Spells and Spell Schools

There are 100 spells and 10 schools of magic in the Nightmares Underneath. For the sake of brevity I’m not going to cover each one, instead covering the broad diversity of choices by school. We have quite a bit of iconic D&D options (Charm Person, Detect Magic, Magic Missile, etc) but also a few familiar entries have interesting twists: Protection from Evil, for example, doesn’t provide a static bonus vs. a being of Evil alignment but rather imposes disadvantage on all forms of intentional harm directed against the caster.

Edition Changes: Generic spell descriptors such as duration, effect, & range are much more detailed, with their own entries and typical designations on what they plausibly cover. In the case of Range’s example, Infinite denotes no limitations on distance, Senses means being able to see, hear, touch, or otherwise reliably detect the target, etc. Additionally, some spells have an additional sentence or two in clarifying previously-vague territory or have been altered to be more or less powerful.

School of Battle is more about improving one’s ability to inflict and resist violence as opposed to direct damage spells. Its spells include effects such as granting a single weapon (or entire squad) advantage on attack rolls, allow a weapon to strike targets as though they were unarmoured, grant immunity to non-magical projectile weapons, the ability to manifest and throw eldritch darts, and so on. It’s a very good school on account that even its lower-level spells can make a big difference in the party’s ability to harm the opposition.

School of Divination lets the caster know about things they wouldn’t or shouldn’t It includes limited scrying (only locations the caster knows to exist or an unknown place beyond a door they know of), the ability to detect evil intentions rather than the alignment itself, the ability to detect poisonous items, creatures and poison in a person’s system, the ability to detect traps which include natural hazards and shoddy construction provided that someone is intentionally planning to use said hazards against others, the ability to detect the corruptive influence of nightmares and those tainted by them, among other things. Divination is another solid choice, and has a lot of utility depending on how the caster makes use of it.

School of Enchantment includes spells that affect one’s emotional state. It includes the classic Charm Animal/Person/Monster array (which all end immediately if the caster betrays the target), the ability to instill fear in a target, grant immunity to all forms of fear, and can allow a target to re-roll their Disposition or Psychic Armour (or add Caster Level to current Disposition is the result is lower), and force a target to tell the truth and they cannot choose to remain silent if engaged in conversation, as but a few options. I do have to like that the “restore hit points” spell is enchantment rather than healing, although the School of Healing covers attribute loss and proper Wounds.

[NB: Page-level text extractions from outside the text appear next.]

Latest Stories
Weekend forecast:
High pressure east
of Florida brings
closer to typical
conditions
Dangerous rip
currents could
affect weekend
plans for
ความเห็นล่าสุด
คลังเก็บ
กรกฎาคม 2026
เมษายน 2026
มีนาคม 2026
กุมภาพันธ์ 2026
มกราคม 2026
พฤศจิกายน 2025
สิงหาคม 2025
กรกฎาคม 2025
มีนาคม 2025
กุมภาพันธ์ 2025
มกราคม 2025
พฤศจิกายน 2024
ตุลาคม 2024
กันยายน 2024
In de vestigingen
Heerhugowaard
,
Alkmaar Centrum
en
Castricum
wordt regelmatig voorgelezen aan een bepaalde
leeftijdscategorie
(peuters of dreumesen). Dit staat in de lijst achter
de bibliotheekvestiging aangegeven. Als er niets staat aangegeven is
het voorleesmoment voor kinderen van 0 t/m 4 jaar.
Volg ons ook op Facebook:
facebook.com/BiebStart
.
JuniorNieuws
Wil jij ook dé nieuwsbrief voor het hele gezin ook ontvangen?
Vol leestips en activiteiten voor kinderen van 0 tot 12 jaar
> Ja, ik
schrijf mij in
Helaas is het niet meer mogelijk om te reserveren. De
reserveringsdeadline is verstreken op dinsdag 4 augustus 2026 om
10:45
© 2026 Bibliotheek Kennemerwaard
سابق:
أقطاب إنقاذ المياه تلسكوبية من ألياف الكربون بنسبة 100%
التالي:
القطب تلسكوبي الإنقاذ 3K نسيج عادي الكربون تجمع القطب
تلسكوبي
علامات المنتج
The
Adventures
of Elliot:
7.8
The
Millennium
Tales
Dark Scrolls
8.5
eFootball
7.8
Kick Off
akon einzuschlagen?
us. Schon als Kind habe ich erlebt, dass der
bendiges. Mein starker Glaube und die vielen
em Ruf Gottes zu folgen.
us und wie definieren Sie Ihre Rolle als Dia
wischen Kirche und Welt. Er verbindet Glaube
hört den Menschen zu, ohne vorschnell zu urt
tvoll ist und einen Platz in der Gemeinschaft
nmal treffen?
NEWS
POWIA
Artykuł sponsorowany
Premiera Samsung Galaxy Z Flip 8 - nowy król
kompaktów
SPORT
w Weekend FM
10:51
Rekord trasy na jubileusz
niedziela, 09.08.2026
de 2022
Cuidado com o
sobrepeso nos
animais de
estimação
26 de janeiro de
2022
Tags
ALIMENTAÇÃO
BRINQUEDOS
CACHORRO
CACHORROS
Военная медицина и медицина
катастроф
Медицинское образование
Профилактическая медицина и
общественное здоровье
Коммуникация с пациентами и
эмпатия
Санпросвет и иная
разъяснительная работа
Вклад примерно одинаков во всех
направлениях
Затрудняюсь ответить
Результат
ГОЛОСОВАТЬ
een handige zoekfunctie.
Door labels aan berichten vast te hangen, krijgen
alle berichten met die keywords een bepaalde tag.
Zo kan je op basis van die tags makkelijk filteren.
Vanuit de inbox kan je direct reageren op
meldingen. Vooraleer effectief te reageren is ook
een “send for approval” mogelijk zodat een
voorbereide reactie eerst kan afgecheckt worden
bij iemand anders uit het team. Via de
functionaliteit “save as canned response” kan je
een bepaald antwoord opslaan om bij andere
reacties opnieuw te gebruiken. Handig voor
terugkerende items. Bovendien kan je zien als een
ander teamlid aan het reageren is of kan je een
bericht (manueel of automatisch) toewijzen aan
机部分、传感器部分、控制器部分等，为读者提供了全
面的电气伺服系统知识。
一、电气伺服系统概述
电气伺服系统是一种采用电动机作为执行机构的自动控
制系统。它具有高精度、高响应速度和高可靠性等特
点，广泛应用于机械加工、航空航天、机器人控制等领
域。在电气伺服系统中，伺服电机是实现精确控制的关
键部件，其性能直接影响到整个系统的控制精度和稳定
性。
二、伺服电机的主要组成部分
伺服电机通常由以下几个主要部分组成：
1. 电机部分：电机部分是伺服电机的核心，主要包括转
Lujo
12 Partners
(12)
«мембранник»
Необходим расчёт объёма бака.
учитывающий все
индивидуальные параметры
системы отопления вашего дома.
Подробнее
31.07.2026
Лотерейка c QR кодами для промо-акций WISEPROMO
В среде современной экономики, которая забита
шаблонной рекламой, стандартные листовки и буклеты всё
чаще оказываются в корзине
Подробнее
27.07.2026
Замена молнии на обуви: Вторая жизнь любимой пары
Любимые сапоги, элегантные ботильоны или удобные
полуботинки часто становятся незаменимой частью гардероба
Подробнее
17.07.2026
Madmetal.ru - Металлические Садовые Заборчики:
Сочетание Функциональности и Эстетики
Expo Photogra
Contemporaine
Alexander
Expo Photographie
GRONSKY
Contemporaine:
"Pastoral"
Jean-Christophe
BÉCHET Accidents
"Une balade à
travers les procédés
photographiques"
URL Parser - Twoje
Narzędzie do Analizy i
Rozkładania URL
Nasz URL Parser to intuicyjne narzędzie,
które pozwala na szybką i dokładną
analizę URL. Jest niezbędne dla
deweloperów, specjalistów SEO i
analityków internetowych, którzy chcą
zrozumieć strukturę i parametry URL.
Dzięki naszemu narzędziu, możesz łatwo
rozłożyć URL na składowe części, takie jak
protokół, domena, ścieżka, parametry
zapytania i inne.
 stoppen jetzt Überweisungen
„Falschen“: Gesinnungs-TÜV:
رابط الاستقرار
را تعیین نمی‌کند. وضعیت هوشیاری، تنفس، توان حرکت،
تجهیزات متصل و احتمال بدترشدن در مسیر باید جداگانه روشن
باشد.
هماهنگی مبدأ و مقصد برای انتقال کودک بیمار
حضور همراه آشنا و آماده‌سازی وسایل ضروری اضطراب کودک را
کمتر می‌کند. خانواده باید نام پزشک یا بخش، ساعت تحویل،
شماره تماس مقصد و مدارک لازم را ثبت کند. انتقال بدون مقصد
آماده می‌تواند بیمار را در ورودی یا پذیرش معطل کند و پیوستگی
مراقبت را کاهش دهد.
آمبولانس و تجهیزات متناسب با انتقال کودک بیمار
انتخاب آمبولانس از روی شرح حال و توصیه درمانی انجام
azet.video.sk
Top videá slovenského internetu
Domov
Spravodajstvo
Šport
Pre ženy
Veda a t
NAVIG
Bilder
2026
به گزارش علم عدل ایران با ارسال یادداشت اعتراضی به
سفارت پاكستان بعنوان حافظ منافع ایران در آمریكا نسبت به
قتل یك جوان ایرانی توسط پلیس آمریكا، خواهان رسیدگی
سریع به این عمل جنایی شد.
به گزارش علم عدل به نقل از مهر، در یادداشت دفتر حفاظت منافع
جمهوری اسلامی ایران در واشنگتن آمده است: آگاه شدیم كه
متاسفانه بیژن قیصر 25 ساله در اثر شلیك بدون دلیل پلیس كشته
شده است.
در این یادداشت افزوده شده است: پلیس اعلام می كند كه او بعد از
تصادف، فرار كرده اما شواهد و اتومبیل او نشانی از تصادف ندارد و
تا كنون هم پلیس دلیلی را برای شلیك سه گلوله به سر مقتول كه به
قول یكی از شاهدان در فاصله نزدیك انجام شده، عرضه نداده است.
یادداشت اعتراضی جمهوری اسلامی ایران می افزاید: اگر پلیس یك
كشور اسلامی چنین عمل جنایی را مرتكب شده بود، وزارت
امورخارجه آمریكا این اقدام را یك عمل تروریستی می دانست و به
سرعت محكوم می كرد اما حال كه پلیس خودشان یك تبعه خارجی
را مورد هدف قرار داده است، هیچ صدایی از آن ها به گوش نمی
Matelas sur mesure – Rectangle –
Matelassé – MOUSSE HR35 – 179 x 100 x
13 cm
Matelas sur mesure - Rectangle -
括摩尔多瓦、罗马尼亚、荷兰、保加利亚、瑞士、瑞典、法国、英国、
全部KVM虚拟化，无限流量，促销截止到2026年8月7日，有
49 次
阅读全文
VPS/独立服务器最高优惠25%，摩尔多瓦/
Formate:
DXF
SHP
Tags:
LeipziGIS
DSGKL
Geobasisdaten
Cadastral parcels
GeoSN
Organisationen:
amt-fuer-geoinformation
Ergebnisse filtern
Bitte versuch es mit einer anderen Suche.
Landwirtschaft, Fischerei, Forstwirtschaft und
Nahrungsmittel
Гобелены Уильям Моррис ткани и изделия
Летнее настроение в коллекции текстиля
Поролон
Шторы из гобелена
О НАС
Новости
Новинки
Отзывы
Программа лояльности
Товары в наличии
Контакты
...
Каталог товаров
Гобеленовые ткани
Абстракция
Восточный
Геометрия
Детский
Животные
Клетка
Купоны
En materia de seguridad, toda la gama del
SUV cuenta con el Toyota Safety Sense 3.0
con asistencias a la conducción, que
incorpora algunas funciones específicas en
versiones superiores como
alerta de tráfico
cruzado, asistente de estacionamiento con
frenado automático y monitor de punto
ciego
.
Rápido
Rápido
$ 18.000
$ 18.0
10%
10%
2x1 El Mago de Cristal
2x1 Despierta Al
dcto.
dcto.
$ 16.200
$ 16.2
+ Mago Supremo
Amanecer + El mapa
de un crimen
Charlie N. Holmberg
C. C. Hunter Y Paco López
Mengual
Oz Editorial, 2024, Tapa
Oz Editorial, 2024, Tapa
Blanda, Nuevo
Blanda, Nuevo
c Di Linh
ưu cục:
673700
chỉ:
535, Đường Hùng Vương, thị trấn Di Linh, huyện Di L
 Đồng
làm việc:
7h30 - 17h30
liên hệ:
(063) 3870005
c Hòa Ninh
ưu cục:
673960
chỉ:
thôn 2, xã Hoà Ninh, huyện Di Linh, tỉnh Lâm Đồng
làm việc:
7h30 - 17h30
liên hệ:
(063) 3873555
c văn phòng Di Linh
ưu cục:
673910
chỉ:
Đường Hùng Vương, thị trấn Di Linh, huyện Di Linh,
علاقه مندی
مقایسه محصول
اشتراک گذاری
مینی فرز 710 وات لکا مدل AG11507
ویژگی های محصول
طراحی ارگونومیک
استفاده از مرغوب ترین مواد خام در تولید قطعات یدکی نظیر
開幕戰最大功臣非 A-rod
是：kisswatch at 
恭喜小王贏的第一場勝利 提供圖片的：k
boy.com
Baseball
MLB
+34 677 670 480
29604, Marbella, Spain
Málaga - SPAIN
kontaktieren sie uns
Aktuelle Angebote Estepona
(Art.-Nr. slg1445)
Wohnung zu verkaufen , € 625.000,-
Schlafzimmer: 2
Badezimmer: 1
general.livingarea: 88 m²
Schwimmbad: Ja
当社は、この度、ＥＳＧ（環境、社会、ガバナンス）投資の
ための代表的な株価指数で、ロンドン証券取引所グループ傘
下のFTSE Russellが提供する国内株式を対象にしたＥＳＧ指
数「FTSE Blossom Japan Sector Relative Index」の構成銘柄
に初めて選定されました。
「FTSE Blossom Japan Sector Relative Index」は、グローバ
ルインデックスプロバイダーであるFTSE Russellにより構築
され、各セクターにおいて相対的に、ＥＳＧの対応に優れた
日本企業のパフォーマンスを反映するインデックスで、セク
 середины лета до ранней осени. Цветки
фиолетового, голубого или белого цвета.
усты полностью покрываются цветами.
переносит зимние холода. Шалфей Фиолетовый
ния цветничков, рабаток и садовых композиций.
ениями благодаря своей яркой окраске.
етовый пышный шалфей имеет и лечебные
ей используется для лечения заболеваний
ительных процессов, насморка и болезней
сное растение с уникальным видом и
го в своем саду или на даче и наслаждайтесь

School of Evocation covers the creation of things, but unlike summoning (which mostly creates sapient beings) evocation focuses on items and energy. It includes the obvious blasty holdovers like throwing magic missiles, rainbows that deal random energy damage, and spraying acid at targets, but also includes spells that can create bridges and inanimate objects, a pair of ghostly hands to safely touch things at a distance, and the ability to make a touched object shine (which the caster can choose to make permanent until dispelled if desired).* It’s a good mixture of offensive and utility effects, although the results feel a bit unfocused in comparison to other schools.

*a massive boon considering that infravision/darkvision isn’t really a thing PCs can get barring an appropriate magic item, and most nightmare incursions are dark and dreadful places.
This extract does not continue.